Brain cancer represents a complex disease influenced by a multitude of genetic and epigenetic factors. This study aims to elucidate the role of specific single nucleotide polymorphisms (SNPs) and long non-coding RNAs (lncRNAs) in the pathogenesis of brain cancer, employing a multi-omics approach. We conducted extensive eQTL, mQTL, haQTL, sQTL, and caQTL analyses to identify genetic variants and lncRNAs associated with brain cancer. Integration with GWAS-GWAS colocalization analysis provided insights into shared genetic mechanisms with other diseases. We further investigated copy number variation (CNV) and methylation status in relation to gene expression, and their prognostic implications in different brain cancer subtypes. SNP rs615552_AL359922.1 exhibited significant colocalization with key genes CDKN2A, CDKN2B, and CDKN2B-AS1, implicating its role in the regulation of gene expression. The long non-coding RNA CDKN2B-AS1 demonstrated both co-occurrence and co-expression with CDKN2A and CDKN2B, suggesting a coordinated regulatory mechanism among these genes. TERT emerged as a gene with shared susceptibility across brain cancer and other diseases, indicating a common genetic pathway. Methylation sites associated with mQTL, such as cg03935379 (TERT) and cg14069088 (CDKN2A), were identified as independent prognostic factors for lower-grade glioma (LGG), but not for glioblastoma multiforme (GBM). Bulk RNA-seq, spatial, and single-cell transcriptomic analyses revealed that CDKN2B-AS1 is predominantly expressed in malignant and dendritic cells (DCs), and is associated with DNA repair pathways in malignant cells and antigen presentation genes in DCs. This study offers a comprehensive perspective on the genetic and molecular factors influencing brain cancer.
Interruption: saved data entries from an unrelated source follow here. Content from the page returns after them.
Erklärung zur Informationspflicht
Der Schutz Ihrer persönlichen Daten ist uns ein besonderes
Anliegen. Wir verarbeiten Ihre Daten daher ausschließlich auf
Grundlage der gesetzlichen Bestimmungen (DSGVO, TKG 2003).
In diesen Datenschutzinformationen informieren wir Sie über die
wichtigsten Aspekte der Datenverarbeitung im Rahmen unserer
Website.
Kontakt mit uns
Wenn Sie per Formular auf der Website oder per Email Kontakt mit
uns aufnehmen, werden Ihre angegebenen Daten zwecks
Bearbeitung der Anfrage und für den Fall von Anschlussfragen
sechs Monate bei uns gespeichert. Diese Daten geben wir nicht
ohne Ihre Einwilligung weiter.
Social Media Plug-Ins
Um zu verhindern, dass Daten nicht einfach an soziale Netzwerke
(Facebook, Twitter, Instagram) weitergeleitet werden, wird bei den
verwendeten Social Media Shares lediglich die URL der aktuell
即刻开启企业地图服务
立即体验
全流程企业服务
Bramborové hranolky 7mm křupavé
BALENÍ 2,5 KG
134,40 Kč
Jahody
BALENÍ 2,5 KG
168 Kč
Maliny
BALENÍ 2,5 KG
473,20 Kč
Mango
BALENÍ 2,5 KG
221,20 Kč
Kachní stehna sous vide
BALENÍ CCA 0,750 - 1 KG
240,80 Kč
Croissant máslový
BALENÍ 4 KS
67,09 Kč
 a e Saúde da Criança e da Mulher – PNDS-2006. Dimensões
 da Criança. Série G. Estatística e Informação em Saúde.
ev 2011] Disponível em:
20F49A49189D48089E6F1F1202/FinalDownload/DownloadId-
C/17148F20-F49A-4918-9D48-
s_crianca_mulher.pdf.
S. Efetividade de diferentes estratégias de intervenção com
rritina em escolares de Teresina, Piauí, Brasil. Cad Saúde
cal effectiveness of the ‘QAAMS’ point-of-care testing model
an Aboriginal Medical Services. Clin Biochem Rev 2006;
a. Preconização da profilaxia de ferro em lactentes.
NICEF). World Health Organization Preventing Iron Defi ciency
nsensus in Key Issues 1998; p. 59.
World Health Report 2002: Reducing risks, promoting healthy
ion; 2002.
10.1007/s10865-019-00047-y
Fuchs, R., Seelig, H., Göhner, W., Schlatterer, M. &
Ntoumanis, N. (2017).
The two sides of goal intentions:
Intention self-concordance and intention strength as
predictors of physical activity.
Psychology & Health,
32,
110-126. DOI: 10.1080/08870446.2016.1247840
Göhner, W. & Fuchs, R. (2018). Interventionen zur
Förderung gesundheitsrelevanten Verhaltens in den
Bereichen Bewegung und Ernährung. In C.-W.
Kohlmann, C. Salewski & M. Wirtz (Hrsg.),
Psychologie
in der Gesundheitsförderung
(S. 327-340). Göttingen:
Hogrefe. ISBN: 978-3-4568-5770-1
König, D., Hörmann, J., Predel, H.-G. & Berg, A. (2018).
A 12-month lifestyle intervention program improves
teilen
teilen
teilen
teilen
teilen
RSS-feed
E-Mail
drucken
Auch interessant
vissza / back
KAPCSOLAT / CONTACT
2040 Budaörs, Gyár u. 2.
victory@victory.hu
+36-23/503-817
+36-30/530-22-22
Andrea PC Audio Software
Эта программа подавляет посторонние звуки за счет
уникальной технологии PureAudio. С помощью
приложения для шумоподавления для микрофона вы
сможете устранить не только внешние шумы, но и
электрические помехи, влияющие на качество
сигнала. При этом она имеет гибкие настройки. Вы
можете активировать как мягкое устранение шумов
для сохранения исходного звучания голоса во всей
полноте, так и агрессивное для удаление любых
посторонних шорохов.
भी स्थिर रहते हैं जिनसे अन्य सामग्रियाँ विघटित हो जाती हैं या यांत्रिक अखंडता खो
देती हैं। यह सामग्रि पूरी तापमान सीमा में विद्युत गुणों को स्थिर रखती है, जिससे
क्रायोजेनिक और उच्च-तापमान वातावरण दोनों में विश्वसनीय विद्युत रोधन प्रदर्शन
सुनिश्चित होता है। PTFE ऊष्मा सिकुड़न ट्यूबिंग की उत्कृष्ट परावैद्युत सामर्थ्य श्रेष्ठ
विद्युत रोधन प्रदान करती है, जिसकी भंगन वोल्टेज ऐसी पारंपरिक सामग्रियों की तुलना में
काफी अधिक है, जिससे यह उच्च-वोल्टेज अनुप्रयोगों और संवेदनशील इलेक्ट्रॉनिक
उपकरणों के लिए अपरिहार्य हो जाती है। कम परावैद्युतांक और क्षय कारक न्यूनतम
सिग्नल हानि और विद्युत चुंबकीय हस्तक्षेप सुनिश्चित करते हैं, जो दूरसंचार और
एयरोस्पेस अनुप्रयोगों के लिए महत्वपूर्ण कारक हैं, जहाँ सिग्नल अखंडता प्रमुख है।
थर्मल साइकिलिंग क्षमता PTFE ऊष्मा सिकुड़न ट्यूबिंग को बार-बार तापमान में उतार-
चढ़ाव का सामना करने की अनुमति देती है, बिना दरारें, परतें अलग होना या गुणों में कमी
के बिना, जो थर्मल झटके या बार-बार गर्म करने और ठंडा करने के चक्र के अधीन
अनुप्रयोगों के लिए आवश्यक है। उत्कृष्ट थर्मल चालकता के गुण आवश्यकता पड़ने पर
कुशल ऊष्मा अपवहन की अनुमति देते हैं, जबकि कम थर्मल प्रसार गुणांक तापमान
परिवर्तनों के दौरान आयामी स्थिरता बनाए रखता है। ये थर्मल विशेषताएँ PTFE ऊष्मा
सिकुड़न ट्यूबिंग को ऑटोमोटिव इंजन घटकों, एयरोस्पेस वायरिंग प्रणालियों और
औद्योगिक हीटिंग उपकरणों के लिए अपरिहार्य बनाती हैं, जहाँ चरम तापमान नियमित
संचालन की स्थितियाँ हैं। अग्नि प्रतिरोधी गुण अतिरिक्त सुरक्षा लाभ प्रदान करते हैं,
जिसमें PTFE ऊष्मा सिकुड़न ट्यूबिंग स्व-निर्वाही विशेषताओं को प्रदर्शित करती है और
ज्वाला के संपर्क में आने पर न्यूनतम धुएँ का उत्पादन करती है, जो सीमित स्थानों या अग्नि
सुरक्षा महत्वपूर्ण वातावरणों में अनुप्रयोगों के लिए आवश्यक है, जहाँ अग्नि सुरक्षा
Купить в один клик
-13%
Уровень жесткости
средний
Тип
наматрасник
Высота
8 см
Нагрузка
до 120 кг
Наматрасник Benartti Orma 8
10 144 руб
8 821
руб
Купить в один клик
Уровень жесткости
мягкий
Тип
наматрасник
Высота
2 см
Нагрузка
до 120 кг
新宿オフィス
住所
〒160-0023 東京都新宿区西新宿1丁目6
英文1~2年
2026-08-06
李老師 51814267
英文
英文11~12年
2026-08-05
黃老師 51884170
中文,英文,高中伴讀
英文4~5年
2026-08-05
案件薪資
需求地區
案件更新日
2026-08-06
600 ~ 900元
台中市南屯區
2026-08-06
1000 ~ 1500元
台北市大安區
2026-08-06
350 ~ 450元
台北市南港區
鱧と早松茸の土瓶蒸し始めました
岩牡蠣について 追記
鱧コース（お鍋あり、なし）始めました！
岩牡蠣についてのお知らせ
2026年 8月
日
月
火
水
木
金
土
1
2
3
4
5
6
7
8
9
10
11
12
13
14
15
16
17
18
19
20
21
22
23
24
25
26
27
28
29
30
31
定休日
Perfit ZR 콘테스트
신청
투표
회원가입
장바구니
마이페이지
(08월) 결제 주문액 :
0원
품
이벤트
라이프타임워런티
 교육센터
The results highlight the intricate nature of gene regulation in cancer and suggest the potential of CDKN2B-AS1 as a key regulator of immune responses and tumor suppressor genes. The SNP rs615552_AL359922.1 represents a significant pathogenic SNP for brain cancer. The identification of shared genetic mechanisms, particularly involving TERT, with other diseases points to new opportunities for developing therapeutic targets and diagnostic tools. Future research should focus on functional validation and the investigation of environmental interactions to fully leverage these findings for advancing brain cancer management.